Elle pose des questions aux liens qui s’établissent entre les différents acteurs impliqués. Mais les anthropologues nous rappellent régulièrement que les liens de filiation peuvent connaître des applications fort inventives selon les époques et les régions du monde. 

Il semble en tout cas que les positions en noir et blanc, comme souvent dans les nouvelles questions éthiques, ne sont guère porteuses d’avenir. Interdire la GPA purement et simplement ne rendrait pas justice à la souffrance des couples confronté à la stérilité et dont le seul recours serait la GPA. En outre, cela pousserait les couples qui en ont les moyens financiers à recourir aux services de cliniques des pays d’Europe où cela est autorisé (Grande-Bretagne et Grèce) ou toléré (Danemark, Finlande et Pays-Bas). L’autoriser sans plus ouvrirait la porte à toutes les dérives. Et la situation actuelle, si elle rend la pratique possible, comporte tout de même son lot d’insécurités juridiques.

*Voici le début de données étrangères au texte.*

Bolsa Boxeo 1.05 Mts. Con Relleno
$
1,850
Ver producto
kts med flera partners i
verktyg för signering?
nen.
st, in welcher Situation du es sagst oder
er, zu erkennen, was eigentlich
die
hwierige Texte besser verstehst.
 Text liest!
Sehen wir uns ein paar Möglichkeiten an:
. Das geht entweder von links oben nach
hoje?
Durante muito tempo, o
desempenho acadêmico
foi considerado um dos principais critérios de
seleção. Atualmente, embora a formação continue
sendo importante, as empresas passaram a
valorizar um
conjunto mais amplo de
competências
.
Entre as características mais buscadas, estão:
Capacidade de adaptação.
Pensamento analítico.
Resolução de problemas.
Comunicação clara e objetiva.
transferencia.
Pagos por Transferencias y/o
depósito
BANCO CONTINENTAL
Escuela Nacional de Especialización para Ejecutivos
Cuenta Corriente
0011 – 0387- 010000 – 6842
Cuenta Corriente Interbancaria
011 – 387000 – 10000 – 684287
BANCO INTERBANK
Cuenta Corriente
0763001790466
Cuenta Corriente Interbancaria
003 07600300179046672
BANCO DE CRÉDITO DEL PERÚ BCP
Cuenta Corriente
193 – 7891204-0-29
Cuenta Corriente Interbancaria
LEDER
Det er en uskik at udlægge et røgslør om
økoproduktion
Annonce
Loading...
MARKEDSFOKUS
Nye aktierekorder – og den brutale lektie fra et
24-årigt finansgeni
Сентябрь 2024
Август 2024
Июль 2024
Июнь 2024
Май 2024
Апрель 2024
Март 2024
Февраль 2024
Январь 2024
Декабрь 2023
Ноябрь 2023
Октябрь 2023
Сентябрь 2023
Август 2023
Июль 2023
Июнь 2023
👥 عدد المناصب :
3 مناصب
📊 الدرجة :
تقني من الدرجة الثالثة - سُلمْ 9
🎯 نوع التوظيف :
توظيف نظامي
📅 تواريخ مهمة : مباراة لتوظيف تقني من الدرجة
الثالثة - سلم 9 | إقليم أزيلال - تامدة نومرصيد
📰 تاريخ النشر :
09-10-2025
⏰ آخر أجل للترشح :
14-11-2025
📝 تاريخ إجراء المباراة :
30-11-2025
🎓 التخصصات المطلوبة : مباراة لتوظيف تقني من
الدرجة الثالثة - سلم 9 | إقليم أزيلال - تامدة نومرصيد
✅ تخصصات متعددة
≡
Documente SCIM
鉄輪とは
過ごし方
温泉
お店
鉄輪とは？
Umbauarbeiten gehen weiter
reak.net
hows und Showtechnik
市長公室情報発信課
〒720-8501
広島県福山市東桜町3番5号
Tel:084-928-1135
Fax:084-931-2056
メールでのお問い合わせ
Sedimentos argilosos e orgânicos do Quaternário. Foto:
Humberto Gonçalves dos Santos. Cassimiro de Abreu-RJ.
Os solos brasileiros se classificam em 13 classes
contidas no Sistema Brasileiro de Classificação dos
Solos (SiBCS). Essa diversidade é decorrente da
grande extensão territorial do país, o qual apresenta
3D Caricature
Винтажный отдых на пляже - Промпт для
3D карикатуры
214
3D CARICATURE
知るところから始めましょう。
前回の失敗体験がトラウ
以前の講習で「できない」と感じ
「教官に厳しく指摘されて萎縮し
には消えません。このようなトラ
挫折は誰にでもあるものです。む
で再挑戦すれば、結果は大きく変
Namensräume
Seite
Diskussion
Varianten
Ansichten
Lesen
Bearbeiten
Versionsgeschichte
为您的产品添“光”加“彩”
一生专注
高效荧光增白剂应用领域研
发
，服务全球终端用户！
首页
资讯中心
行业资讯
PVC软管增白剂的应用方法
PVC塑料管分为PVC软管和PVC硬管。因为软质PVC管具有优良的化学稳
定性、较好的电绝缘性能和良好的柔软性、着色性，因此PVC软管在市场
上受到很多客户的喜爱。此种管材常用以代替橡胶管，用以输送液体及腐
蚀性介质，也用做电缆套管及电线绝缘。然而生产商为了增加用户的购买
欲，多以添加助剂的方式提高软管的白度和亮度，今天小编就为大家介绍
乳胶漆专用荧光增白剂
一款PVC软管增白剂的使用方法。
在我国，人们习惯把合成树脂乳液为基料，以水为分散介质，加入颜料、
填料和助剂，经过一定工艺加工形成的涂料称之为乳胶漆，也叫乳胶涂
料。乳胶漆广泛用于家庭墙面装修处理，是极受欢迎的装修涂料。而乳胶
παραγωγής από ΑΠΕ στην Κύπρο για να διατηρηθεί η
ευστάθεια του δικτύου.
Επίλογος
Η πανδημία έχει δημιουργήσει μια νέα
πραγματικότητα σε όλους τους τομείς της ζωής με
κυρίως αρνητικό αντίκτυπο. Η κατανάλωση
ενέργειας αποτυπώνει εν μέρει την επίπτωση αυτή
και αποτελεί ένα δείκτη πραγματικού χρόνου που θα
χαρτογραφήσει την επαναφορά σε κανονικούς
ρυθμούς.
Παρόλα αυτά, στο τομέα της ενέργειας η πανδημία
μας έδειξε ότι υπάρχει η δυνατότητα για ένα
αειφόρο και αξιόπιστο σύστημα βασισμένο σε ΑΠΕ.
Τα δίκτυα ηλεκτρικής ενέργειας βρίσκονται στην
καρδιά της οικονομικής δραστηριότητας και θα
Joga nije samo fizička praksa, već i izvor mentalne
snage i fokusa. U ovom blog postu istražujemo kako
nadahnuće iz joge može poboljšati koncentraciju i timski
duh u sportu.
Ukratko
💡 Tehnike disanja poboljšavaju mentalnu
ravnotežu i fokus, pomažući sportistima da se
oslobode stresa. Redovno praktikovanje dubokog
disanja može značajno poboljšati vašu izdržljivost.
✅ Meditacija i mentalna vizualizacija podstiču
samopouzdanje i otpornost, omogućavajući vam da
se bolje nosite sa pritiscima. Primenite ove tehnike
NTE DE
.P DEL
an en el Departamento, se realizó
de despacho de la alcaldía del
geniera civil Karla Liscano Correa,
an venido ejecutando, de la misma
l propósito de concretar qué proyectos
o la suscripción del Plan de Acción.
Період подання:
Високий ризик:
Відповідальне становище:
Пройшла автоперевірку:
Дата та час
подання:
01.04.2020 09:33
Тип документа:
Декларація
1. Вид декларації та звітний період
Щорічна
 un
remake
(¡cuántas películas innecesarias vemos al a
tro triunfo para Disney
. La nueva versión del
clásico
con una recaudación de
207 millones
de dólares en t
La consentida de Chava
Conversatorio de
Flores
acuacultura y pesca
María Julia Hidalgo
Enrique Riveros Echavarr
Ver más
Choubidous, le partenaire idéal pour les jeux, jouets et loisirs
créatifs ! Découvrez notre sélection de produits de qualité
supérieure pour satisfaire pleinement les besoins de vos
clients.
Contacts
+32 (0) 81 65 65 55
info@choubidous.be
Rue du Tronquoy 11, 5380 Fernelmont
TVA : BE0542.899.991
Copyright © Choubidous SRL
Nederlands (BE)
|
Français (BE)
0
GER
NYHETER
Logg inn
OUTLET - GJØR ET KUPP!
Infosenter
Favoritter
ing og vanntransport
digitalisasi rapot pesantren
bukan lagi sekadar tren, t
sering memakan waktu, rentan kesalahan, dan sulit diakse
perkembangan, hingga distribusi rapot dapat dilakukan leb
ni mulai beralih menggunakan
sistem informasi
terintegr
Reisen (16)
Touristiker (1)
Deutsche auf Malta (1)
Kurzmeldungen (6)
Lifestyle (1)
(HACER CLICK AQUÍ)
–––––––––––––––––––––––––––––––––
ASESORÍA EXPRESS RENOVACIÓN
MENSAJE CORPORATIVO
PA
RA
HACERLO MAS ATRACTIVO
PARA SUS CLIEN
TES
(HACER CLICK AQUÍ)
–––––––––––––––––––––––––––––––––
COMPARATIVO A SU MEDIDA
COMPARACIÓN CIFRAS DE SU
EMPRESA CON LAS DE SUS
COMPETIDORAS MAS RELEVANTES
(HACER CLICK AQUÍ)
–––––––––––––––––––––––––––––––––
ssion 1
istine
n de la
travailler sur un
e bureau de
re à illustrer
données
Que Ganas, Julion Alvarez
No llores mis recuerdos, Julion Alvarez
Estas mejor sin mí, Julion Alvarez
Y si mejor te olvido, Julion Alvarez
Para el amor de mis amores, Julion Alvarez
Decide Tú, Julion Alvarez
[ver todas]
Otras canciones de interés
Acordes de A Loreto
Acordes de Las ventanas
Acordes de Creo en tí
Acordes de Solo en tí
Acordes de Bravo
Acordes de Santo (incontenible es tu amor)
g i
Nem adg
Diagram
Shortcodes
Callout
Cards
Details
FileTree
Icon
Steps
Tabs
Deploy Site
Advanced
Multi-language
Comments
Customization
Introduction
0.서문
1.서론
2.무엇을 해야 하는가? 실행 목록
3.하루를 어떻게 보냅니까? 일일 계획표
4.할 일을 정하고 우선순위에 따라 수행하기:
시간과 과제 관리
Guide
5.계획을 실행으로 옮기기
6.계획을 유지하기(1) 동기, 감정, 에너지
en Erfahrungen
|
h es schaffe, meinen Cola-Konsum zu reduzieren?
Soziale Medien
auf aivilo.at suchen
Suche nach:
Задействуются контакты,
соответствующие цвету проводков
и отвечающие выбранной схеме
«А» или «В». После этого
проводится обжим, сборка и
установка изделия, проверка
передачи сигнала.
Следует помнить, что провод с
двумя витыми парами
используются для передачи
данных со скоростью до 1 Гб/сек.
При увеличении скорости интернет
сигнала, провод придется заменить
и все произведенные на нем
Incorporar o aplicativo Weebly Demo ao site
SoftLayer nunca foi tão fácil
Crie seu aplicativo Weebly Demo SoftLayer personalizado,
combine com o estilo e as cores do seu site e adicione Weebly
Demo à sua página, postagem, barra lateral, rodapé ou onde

La solution sera donc à trouver sans doute dans un encadrement juridique qui dresse quelques balises essentielles tout en laissant aux comités locaux d’éthique le soin d’évaluer les situations au cas par cas, en cas de doute, afin que l’option prise soit la plus humanisante possible [9].

 

 

 

 

 

 


 

[1] Femmes d’aujourd’hui, 5/2015, pp. 34-37.

[2] Les Observateurs, 17/04/2016, www.lesobservateurs.ch.

[3] Projet de Loi portant établissement de la coparenté, Chambre des représentants, 3 avril 2014. Disponible sur www.lachambre.be.

[4] Proposition de loi modifiant le Code civil en ce qui concerne l’instauration d’un statut pour les coparents, Sénat de Belgique, 13 février 2014. Disponible sur www.senate.be.

[5] Voir à ce propos les Positions de l’Université des femmes, in Mères porteuses et GPA, Chronique féministe 117, 2016.

[6] www.belgicatho.hautetfort.com.

[7] www.femmesprevoyantes.be.

[8] Femmes d’aujourd’hui, 5/2015.

[9] Analyse rédigée par José Gérard.